Si les Français ont conservé la foi de leurs pères, si le souvenir des Bourbons fut toujours présent à leur mémoire, c'est à vous, illustres guerriers, qu'ils en sont redevables. Que ne peut la religion pour la conservation des vertus et des principes sur lesquels repose la société !

L'usurpateur pouvait-il méconnaître la croyance des Français? En la voyant scellée par le sang de tant de défenseurs, l'Europe, armée contre nous, pouvait-elle ne pas user avec modération de la victoire, lorsque tant de Français étaient unis avec elle par leurs vœux et par leurs efforts pour faire triompher les principes de la légitimité?

Déjà l'Espagne, victime de la perfidie, et prête à succomber sous les efforts de l'usurpation, avait trouvé, ainsi qu'elle l'a reconnu elle-même, dans cette terre classique de la fidélité, dans cette terre honorée du suffrage de l'immortel Suwarow (1), le modèle de cette résistance à la tyrannie, auquel l'Europe a dû sa délivrance.
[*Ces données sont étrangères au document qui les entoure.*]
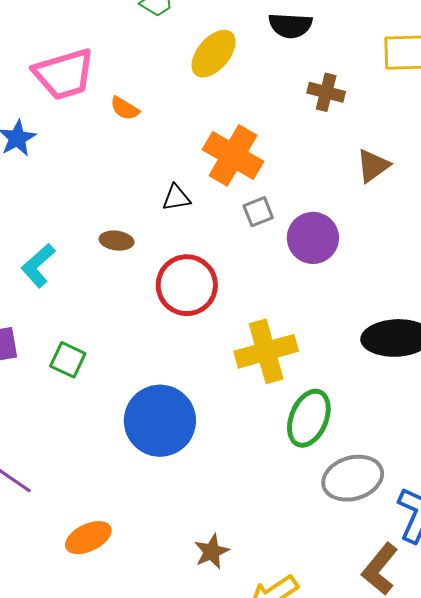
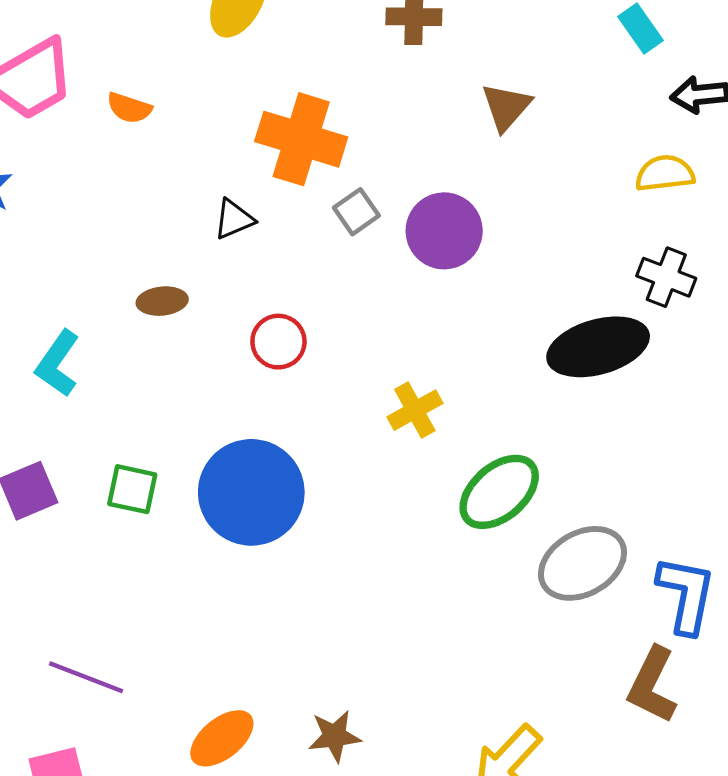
red circle: (187, 285) -> (278, 342), size x0.6
yellow cross: (266, 351) -> (415, 410), size x0.6
green ellipse: (309, 418) -> (499, 492), turned 40
blue circle: (160, 421) -> (251, 492), moved
brown star: (212, 552) -> (335, 736), moved, turned 30

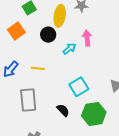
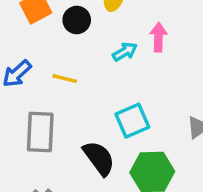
black circle: (48, 35) -> (77, 20), moved
black semicircle: (63, 110) -> (99, 158), size x1.5

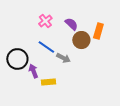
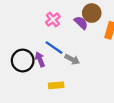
brown circle: (81, 40) -> (92, 13), moved
purple arrow: (33, 71) -> (40, 59), moved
Ce serait donc, Messieurs, de grands et d'importants services que l'Etat aurait à récompenser, s'ils n'étaient pas, ainsi que nous l'avons dit, audessus même des récompenses. Aussi n'est-ce pas le motif qui a dirigé Sa Majesté dans ce qu'elle a voulu faire pour les armées royales; obligée de renfermer dans des bornes plus resserrées les témoignages de sa satisfaction, elle a voulu néanmoins qu'ils apprissent à ses peuples de quel prix est à ses yeux le sang répandu pour le trône et pour l'autel.

C'est à ce sentiment vraiment royal que nous

(1) Lettre du général Suwarow au général Charette. (Correspondance des Chouans.)

devons déjà ce qui a été fait, ce qui a été proposé; c'est lui qui nous explique aussi pourquoi, dès le principe, on n'a pas assimilé, pour les récompenses et pour les secours, les services des armées royales aux services des armées de ligne.

Notre honorable collègue, dans la proposition qu'il vous a soumise, aurait voulu établir la mème règle pour les unes et pour les autres; il croyait y voir un acte de justice; et, sous ce double rapport, nous devons rendre hommage à ses intentions; mais, indépendamment des motifs que nous venons de développer, il n'a pas considéré que les règles applicables à l'armée régulière, ne pouvant l'être également à des armées où le soldat, tantôt dans ses foyers, tantôt sous les armes, combattant et luttant contre les efforts de ses ennemis, était exposé, non-seulement aux blessures et à lá mort dans les combats, mais encore aux pertes, aux incendies et à tous les désastres qu'entraîne la guerre civile.

Il faut avoir égard aux différentes époques où ils ont pris les armes, aux campagnes qu'ils ont faites, aux persécutions qu'ils ont éprouvées dans les intervalles; ainsi, on ne peut pas mesurer le temps et l'étendue de leurs services, comme on le fait pour les soldats de l'armée de ligne; leurs blessures et leurs infirmités demandent quelquefois une autre règle, peut-être même est-il dans l'intérêt de tous, comme dans les vues du Roi que, sans s'assujettir scrupuleusement au tarif fixé par les ordonnances, un plus grand nombre puisse recevoir des secours que réclament, non-seulement leurs services et leurs blessures, mais aussi la misère où leur dévouement les a réduits.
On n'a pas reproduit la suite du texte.